The Ames Family Curiosity Center invites visitors to pull real museum specimens housed in transparent cubes from a series of drawers and examine them under video microscopes. It’s the kind of interaction that brings science and biology to life in ways that books and videos simply cannot.

Ames Family Curiosity Center at Cleveland Museum of Natural History (photo by Jim Vickers)

The Larry Sears and Sally Zlotnick Sears Dynamic Earth Wing takes visitors across the 4.6-billion-year history of our planet, starting with the Big Bang (and a reminder that we’re all created from stardust — “even you,” a video playfully reminds museum-goers). This trip back in time explains that things like the first forest and the rise of the dinosaurs are recent history when you look at the really long view. Exhibits throughout the gallery showcase the progression of how single-celled organisms evolved into creatures that finally left water for life on land.

Dinosaur skeletons on display in front of large glass windows in the in the Dynamic Earth wing (photo by Jim Vickers)

One of the most striking features of the Dynamic Earth Wing is the wall of windows that place some of the museum’s exhibits, including some of its dinosaur skeletons, against the backdrop of University Circle. Silhouettes of pterodactyls on the window glass create an illusion of the animals flying in the distance. (There are also dots printed on the newly installed bird-safe glass to keep our modern-day flying friends from crashing into the building.)

The Evolving Life Wing picks up the story from there, featuring a wealth of museum specimens, media-enhanced dioramas and interactive exhibits that work together to reveal how evolutionary processes shaped all life on Earth and continue to do so today.

An exhibit within this wing showcases the bones of Lucy, a specimen CMNH researcher and former curator Donald Johanson discovered in Ethiopia in 1974 that changed our understanding of human origins. (Artist John Gurche’s three-dimensional, life-size reconstruction of Lucy in the Visitor Hall depicts what she looked like).

Display of specimens from Africa in the Evolution of Life wing (photo by Jim Vickers)

The Messages in Light Gallery outside the Nathan and Fanye Shafran Planetarium delves into the tools astronomers have used throughout history to better understand the universe and our place in it, while the Ralph Perkins II Wildlife Center & Woods Garden provides a home to native Ohio creatures that can’t return to the wild.
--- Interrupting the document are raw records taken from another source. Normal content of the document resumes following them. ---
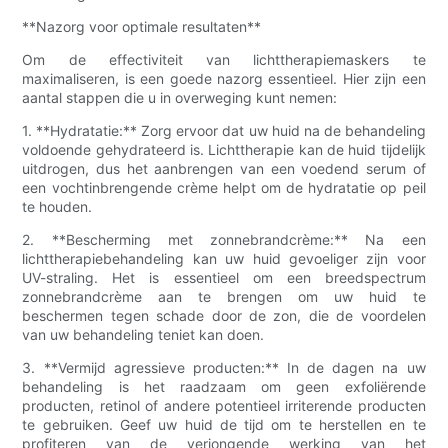
**Nazorg voor optimale resultaten**
Om de effectiviteit van lichttherapiemaskers te
maximaliseren, is een goede nazorg essentieel. Hier zijn een
aantal stappen die u in overweging kunt nemen:
1. **Hydratatie:** Zorg ervoor dat uw huid na de behandeling
voldoende gehydrateerd is. Lichttherapie kan de huid tijdelijk
uitdrogen, dus het aanbrengen van een voedend serum of
een vochtinbrengende crème helpt om de hydratatie op peil
te houden.
2. **Bescherming met zonnebrandcrème:** Na een
lichttherapiebehandeling kan uw huid gevoeliger zijn voor
UV-straling. Het is essentieel om een ​​breedspectrum
zonnebrandcrème aan te brengen om uw huid te
beschermen tegen schade door de zon, die de voordelen
van uw behandeling teniet kan doen.
3. **Vermijd agressieve producten:** In de dagen na uw
behandeling is het raadzaam om geen exfoliërende
producten, retinol of andere potentieel irriterende producten
te gebruiken. Geef uw huid de tijd om te herstellen en te
profiteren van de verjongende werking van het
What is most notable about the transformation is that the museum discarded the traditional chronological timeline when presenting the story of Earth and life on it, as well as what we can do to work toward a future that protects the fragility of the planet.

“It’s really, really hard to connect people with things that happened 10 million years ago or 300 million years ago — it’s an inconceivable amount of time,” Svenson says. “We don’t follow a timeline. We’re not forcing you into a linear-based approach … We’re simply breaking everything down into relevant stories.”